LLM tracing is the practice of recording each step an LLM application takes to handle a request, captured as a structured trace made of spans. Each span represents one operation – a model call, a retrieval, a tool call, a chain step – along with its inputs, outputs, and metadata. Strung together, the spans form the complete execution record of that one request.
The reason to trace is simple: an LLM application is rarely a single model call. A real request retrieves context, formats a prompt, calls a model, maybe calls a tool, and assembles a final answer. When the output is wrong, you need to know which of those steps caused it. LLM tracing is what turns a black-box request into a step-by-step record you can read.
Key takeaways
LLM tracing records each step of a request as spans and groups them into a trace.
A span captures one operation with its inputs, outputs, and metadata; a trace is all the spans for one request; a session groups traces for a longer interaction.
Spans come in kinds – LLM, retriever, tool, chain, agent – so the trace shows what type of work each step did.
Tracing is the data-capture layer that LLM evaluation and observability are built on.
Open standards like OpenInference keep traces portable across tools.
What a span captures
The span is the unit of LLM tracing. A useful span records:
Inputs and outputs. For an LLM span, the prompt sent and the completion returned. For a tool call span, the arguments passed and the result. For a retriever span, the query and the documents returned.
Metadata. The model and parameters, token usage, latency, and any error.
Structure. Which span this one descends from, so the trace forms a tree that shows what called what.

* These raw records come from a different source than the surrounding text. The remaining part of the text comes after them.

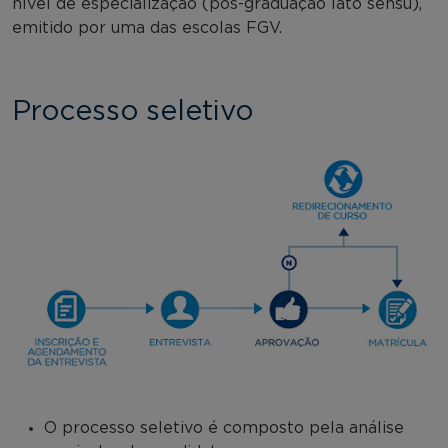
nível de especialização (pós-graduação lato sensu),
emitido por uma das escolas FGV.
Processo seletivo
O processo seletivo é composto pela análise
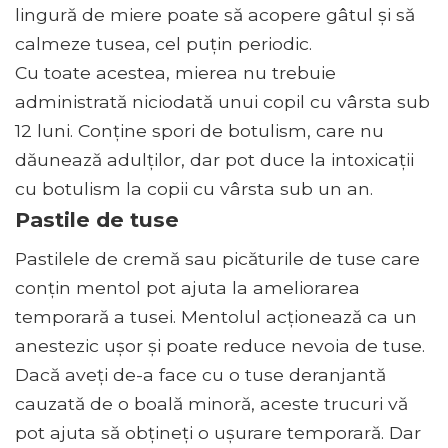
lingură de miere poate să acopere gâtul și să
calmeze tusea, cel puțin periodic.
Cu toate acestea, mierea nu trebuie
administrată niciodată unui copil cu vârsta sub
12 luni. Conține spori de botulism, care nu
dăunează adulților, dar pot duce la intoxicații
cu botulism la copii cu vârsta sub un an.
Pastile de tuse
Pastilele de cremă sau picăturile de tuse care
conțin mentol pot ajuta la ameliorarea
temporară a tusei. Mentolul acționează ca un
anestezic ușor și poate reduce nevoia de tuse.
Dacă aveți de-a face cu o tuse deranjantă
cauzată de o boală minoră, aceste trucuri vă
pot ajuta să obțineți o ușurare temporară. Dar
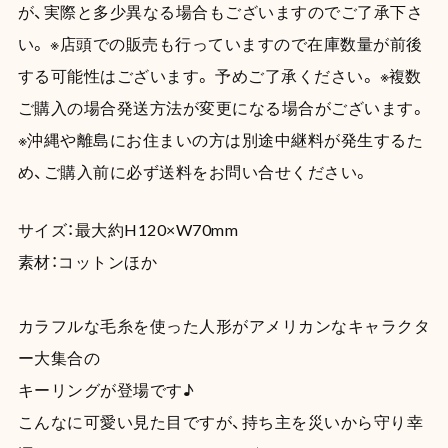
が、実際と多少異なる場合もございますのでご了承下さ
い。 ※店頭での販売も行っていますので在庫数量が前後
する可能性はございます。 予めご了承ください。 ※複数
ご購入の場合発送方法が変更になる場合がございます。
※沖縄や離島にお住まいの方は別途中継料が発生するた
め、ご購入前に必ず送料をお問い合せください。
サイズ：最大約H120×W70mm
素材：コットンほか
カラフルな毛糸を使った人形がアメリカンなキャラクタ
ー大集合の
キーリングが登場です♪
こんなに可愛い見た目ですが、持ち主を災いから守り幸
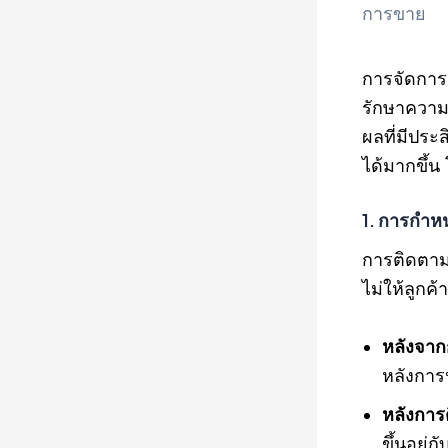
การขาย
การจัดการ
รักษาความส
ผลที่มีประ
ได้มากขึ้น
1. การกำห
การติดตามผ
ไม่ให้ลูกค้
หลังจา
หลังการ
หลังการ
ขึ้นอยู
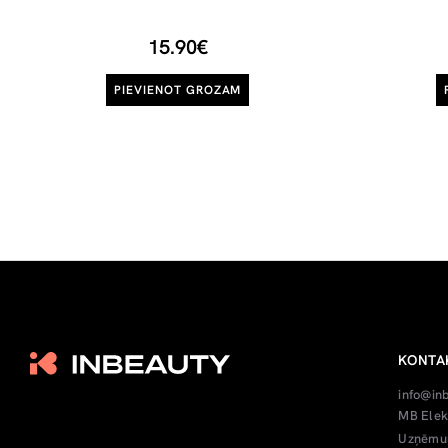
15.90€
PIEVIENOT GROZAM
KONTA
info@in
MB Elek
Uzņēmum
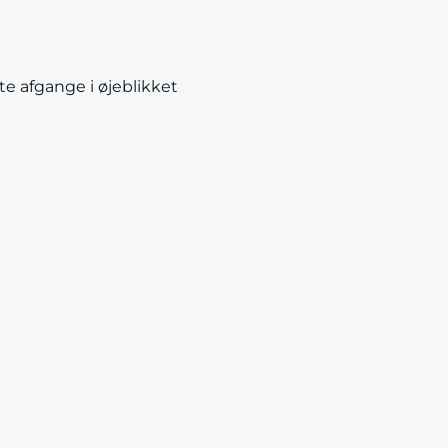
te afgange i øjeblikket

Span kind matters because it tells you how to read the step. Arize’s tracing docs describe span kinds for LLM applications – LLM, retriever, tool, chain, agent – so a trace is not just a flat list of events but a typed map of the request: here is where it retrieved, here is where it called the model, here is where it invoked a tool.

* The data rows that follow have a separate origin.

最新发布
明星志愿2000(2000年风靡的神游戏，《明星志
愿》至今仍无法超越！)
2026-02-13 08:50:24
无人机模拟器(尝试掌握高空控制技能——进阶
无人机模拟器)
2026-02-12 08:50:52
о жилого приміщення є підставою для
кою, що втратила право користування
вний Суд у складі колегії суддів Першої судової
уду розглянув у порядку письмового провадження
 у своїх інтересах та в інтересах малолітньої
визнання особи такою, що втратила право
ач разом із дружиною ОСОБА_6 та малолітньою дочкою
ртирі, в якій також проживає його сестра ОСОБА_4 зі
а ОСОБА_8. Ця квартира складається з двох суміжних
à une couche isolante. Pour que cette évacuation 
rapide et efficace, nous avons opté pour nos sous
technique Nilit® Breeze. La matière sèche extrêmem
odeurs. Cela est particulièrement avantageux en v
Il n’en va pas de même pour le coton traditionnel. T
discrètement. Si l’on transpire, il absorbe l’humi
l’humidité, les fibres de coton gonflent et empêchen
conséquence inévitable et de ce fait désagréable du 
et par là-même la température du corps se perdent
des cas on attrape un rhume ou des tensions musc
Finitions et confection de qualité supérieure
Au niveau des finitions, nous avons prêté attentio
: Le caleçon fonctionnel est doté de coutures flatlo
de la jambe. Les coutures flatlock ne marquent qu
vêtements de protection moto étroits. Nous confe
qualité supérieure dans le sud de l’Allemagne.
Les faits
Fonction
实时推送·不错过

Spans, traces, and sessions
These three levels are worth keeping straight.
A span is one operation.
A trace is the full set of spans for one request – everything that happened from input to final output.
A session groups multiple traces for a longer interaction, like a multi-turn conversation, so you can follow a user across several requests.
This hierarchy is what lets you zoom in and out. You can look at a whole session to understand a conversation, open one trace to see a single request, or drill into one span to read the exact prompt that produced a bad answer.
Why LLM tracing matters
Tracing is the foundation everything else stands on.
For debugging agents and LLM apps, the trace is where you find the actual cause of a failure. A wrong answer usually is not a model problem; it is a retrieval that missed the right document, a prompt that lost a key instruction, or a tool that returned bad data. Only the trace shows you which. Without it, you are guessing from the final output.
Tracing is also the input to evaluation. You cannot score behavior you did not capture. Once traces exist, you can attach eval results to spans and sessions, which is what makes LLM observability possible: the trace records what happened, and the evals tell you whether it was good.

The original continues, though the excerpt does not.